Don't look at me like I have data to support that argument, because I don't. But imagine how a world like the one I've described might behave. Because many, many people are choosing to postpone spending until a later date, there are many dollars available for investment. But they can't be profitably put to work building factories to make gadgets to sell to people, because people are saving instead of buying gadgets. So investment dollars are available cheap, chasing every opportunity to earn some kind of return. Consequently, interest rates fall (with or without Bernanke's say so). In such an environment risky investments that pay well look much more attractive than they usually do because investors are desperate. Investment schemes based on the promise of unproven new technology or the faulty hope of perennially rising home values almost make sense. Eventually this kind of bad investment gains a certain amount of respectability and even becomes an indispensable part of every portfolio, because no one wants to be left earning pennies on securities that give Treasury Bill-like returns while the stupid money (other banks, municipalities, and private investors) make relatively good returns and don't seem to be blowing up.

This story is so simple that it must be wrong.
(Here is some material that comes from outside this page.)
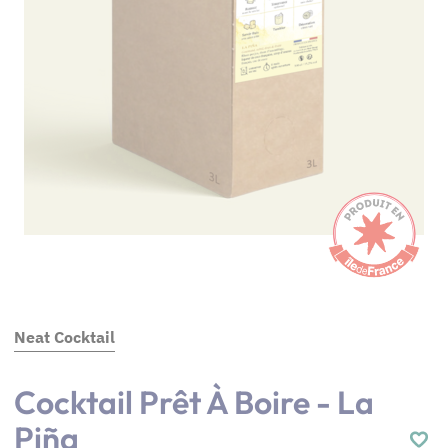
Neat Cocktail
Cocktail Prêt À Boire - La
Piña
Please tell me how it's wrong.

But if we assume that it's right, what policy can fix it? Or should it be fixed?

What if the solution is for governments to tax and spend in order to forcibly lower the savings rate?

What if we believe that taxing and spending is the solution, but it turns out that taxing and spending in the US doesn't fix the problem because we don't save much anyway, and that the real savers are in China and India?
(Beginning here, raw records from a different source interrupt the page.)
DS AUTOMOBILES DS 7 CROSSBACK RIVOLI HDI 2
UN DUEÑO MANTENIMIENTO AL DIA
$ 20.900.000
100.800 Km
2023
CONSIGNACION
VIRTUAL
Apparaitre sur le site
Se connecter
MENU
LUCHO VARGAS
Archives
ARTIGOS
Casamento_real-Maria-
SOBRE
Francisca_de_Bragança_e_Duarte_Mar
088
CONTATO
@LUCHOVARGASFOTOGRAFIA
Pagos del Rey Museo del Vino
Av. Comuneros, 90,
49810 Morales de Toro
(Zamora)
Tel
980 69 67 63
Thursday, February 11, 2010

Business Cycle

Systems with feedback loops can have complicated, difficult to predict behavior. However, there are three basic varieties of simple feedback loop, and understanding these three types can lend insight into the behavior of more complicated loops.

The first type is positive reinforcing. These loops runaway in one direction forever, until something in the system changes and the dynamic is allowed to breakdown. The classic example is the runaway population growth of bacteria in a petri dish.
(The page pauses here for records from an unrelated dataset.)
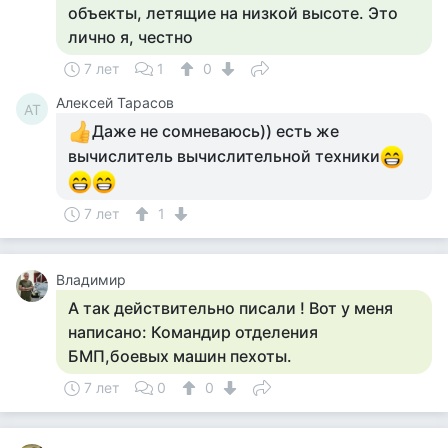
объекты, летящие на низкой высоте. Это
лично я, честно
7 лет
1
0
Алексей Тарасов
АТ
Даже не сомневаюсь)) есть же
вычислитель вычислительной техники
7 лет
1
Владимир
А так действительно писали ! Вот у меня
написано: Командир отделения
БМП,боевых машин пехоты.
7 лет
0
0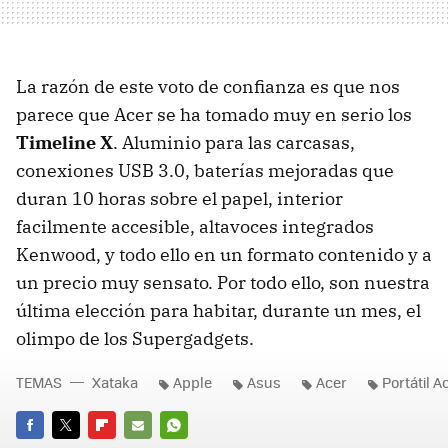
La razón de este voto de confianza es que nos
parece que Acer se ha tomado muy en serio los
Timeline X
. Aluminio para las carcasas,
conexiones
USB
3.0, baterías mejoradas que
duran 10 horas sobre el papel, interior
facilmente accesible, altavoces integrados
Kenwood, y todo ello en un formato contenido y a
un precio muy sensato. Por todo ello, son nuestra
última elección para habitar, durante un mes, el
olimpo de los Supergadgets.
TEMAS
Xataka
Apple
Asus
Acer
Portátil A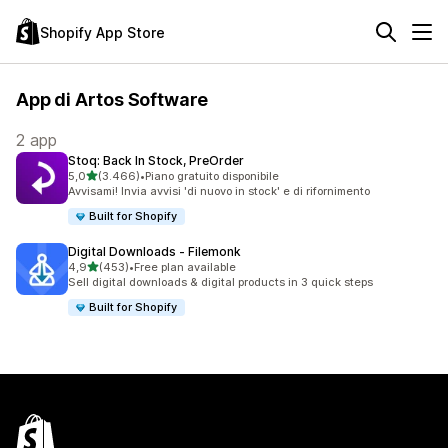
Shopify App Store
App di Artos Software
2 app
Stoq: Back In Stock, PreOrder
stelle su 5
5,0
(3.466)
•
Piano gratuito disponibile
3466 recensioni totali
Avvisami! Invia avvisi 'di nuovo in stock' e di rifornimento
Built for Shopify
Digital Downloads ‑ Filemonk
stelle su 5
4,9
(453)
•
Free plan available
453 recensioni totali
Sell digital downloads & digital products in 3 quick steps
Built for Shopify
The second type is balancing. This kind of loop is characterized by equilibrium among opposing forces. It takes effort to push these systems away from their natural equilibrium point, and they tend to fall back again once the effort stops. However, they can be complicated by having multiple points of equilibrium.

The third type of feedback loop is oscillating. This is essentially a special version of the balancing type of feedback loop. As with the balancing type there is a force and an opposing force, but in this case the opposing force has a delayed response. As a result the system swings from one extreme to another, like a pendulum, as the system is dominated first by one force and then by the other. Aviators may refer to this behavior as PIO - Pilot Induced Oscillation. If there is a delay between when the pilot gives an input to the control surfaces and when the aircraft responds then the pilot will tend to give too much input and then over-correct, sending the plane into a potentially fatal oscillation. In a way, the PIO acronym puts too much blame on the pilot as this problem is really a result of the system dynamics.


I think the business cycle is the result of an oscillating feedback loop in the economy. Not much of an insight really, except that it implies that there is something structurally wrong with the economic system. Left to its own devices, the system will keep exhibiting this behavior.

The story I was taught in high school economics was that the Fed had been established to interrupt this oscillating behavior, by anticipating it and correcting for it. I was told that the Fed had been enormously successful in that role. I'm not sure that was true.

Can there be a market solution for bubbles and the Business Cycle?